= How to complete this task =
For the listing below, report all lines that hold the word "Cyst".

= Material shown =
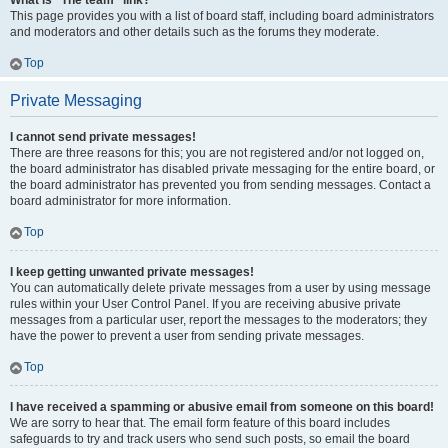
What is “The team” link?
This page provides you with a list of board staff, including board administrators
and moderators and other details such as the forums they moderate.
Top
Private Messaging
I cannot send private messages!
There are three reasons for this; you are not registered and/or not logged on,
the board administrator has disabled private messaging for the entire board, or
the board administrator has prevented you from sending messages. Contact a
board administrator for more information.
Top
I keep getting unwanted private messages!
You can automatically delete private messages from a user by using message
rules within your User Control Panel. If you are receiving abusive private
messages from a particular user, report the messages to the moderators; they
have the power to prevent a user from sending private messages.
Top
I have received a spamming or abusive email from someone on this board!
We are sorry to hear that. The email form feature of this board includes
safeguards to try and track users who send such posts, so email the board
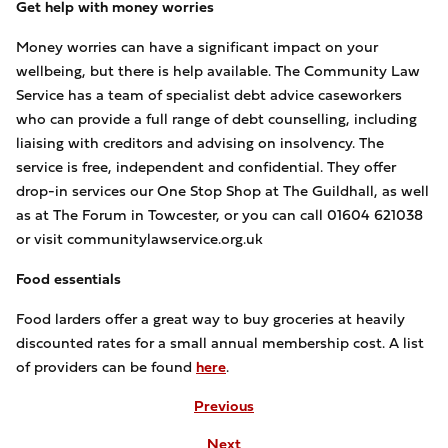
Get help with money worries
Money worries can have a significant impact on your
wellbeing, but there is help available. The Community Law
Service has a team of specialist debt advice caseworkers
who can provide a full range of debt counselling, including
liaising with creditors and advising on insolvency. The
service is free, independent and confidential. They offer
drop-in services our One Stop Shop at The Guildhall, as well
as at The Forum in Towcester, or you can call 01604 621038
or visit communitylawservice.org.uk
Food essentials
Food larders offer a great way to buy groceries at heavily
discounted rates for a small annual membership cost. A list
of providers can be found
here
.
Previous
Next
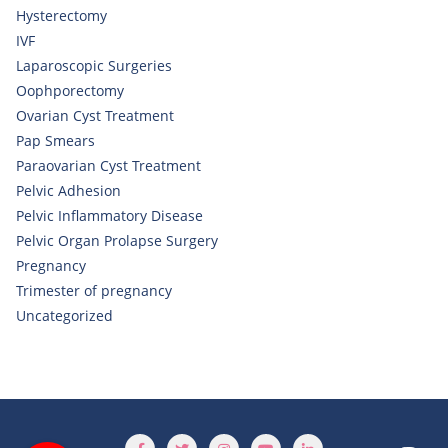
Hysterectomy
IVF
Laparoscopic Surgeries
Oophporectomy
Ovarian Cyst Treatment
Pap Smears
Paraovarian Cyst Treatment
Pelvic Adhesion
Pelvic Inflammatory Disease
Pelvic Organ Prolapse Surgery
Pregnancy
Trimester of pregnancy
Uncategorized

* * *

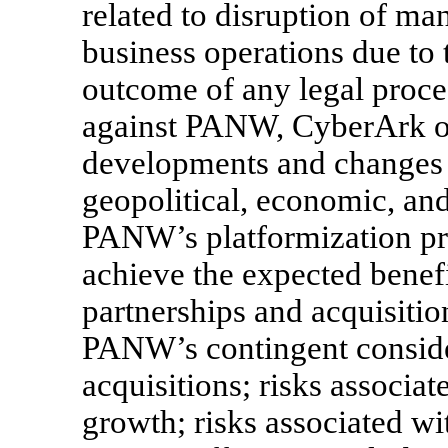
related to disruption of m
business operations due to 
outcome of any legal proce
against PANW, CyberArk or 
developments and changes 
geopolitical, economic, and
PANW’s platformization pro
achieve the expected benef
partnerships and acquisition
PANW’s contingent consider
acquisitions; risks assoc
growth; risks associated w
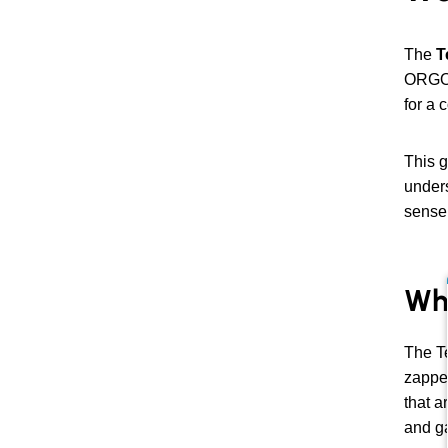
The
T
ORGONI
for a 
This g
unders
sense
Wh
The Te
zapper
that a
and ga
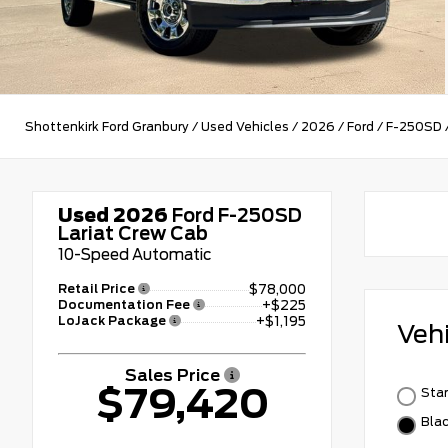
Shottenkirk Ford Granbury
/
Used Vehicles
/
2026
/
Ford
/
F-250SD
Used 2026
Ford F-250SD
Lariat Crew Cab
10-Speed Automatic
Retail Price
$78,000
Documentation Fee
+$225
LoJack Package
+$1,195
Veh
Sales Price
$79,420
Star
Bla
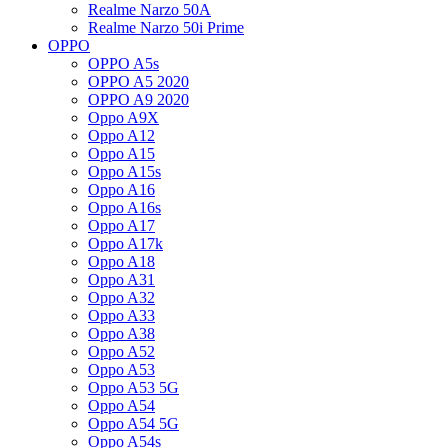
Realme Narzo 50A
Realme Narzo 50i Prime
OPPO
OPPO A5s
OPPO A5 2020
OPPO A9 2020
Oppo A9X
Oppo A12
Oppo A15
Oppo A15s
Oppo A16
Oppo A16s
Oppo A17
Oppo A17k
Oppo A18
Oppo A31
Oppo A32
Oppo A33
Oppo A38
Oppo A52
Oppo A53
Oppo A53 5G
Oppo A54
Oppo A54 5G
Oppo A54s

---

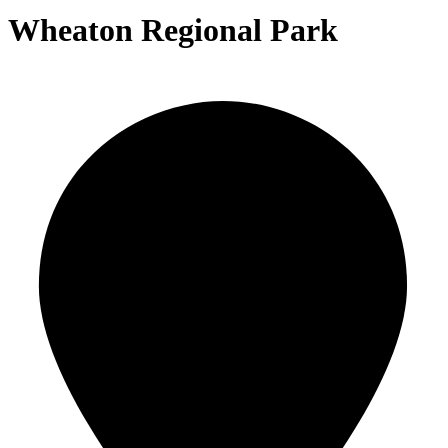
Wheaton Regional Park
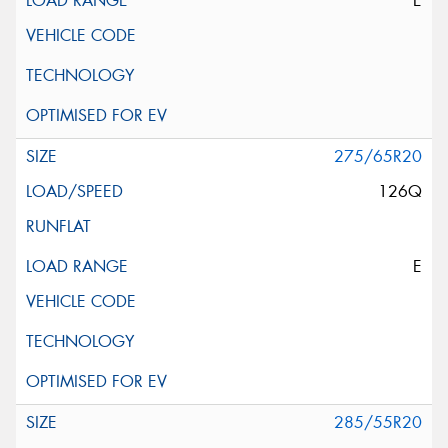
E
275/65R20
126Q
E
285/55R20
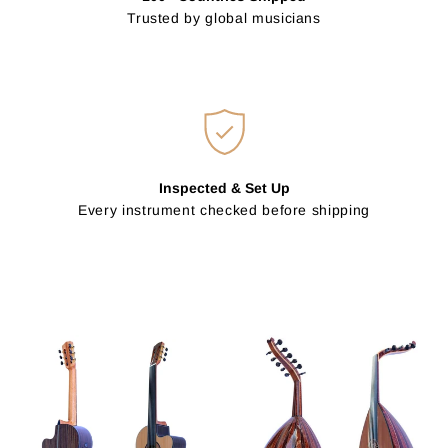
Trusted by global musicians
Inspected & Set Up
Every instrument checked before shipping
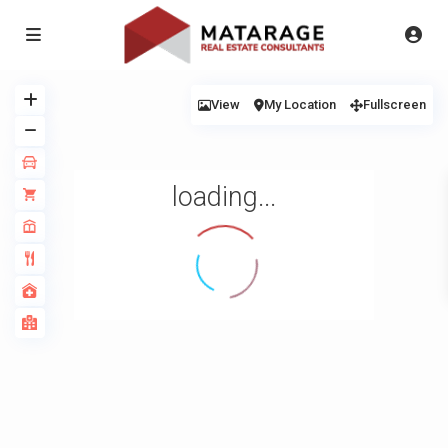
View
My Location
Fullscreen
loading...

= Solution to this problem =
Ovarian Cyst Treatment
Paraovarian Cyst Treatment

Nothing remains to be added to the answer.